Input records START

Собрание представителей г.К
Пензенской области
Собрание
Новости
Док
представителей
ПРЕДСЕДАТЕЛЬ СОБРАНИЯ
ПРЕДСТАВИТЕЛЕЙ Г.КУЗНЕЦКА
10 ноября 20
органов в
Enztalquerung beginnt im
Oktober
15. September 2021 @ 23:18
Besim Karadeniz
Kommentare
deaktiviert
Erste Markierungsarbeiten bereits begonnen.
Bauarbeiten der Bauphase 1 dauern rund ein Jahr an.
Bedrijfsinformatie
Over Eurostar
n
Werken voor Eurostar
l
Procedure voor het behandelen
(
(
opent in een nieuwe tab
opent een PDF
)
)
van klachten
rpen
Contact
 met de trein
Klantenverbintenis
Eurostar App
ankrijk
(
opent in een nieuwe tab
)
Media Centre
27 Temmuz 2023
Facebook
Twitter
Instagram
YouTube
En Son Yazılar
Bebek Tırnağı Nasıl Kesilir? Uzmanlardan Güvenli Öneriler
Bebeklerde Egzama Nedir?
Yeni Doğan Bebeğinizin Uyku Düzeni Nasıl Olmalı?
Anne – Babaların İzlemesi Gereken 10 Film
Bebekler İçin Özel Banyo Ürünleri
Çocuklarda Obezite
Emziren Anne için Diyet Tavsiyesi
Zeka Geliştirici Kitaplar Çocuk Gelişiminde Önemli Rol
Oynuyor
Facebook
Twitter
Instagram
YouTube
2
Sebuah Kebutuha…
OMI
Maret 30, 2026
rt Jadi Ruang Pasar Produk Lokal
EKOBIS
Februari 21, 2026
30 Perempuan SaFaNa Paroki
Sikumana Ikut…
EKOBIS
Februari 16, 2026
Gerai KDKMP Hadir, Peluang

Input records END
Input records START

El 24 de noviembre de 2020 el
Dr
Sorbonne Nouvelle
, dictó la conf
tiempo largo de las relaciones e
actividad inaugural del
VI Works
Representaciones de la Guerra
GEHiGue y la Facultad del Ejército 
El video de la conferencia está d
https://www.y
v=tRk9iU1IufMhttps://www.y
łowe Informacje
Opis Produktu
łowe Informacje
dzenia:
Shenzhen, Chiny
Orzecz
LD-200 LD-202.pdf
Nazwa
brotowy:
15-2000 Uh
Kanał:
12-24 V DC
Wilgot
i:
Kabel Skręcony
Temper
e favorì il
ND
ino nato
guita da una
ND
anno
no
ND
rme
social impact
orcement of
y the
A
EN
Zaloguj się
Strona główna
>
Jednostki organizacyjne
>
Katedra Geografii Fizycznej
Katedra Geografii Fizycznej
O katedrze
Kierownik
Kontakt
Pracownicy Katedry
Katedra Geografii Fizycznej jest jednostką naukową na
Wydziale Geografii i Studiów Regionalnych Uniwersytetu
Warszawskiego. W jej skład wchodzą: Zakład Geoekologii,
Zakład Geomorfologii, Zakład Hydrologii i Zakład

Input records END

-- What to produce --
Your task is to copy each line of the material that contains the word "Zakład".

-- Result for this task --
Warszawskiego. W jej skład wchodzą: Zakład Geoekologii,
Zakład Geomorfologii, Zakład Hydrologii i Zakład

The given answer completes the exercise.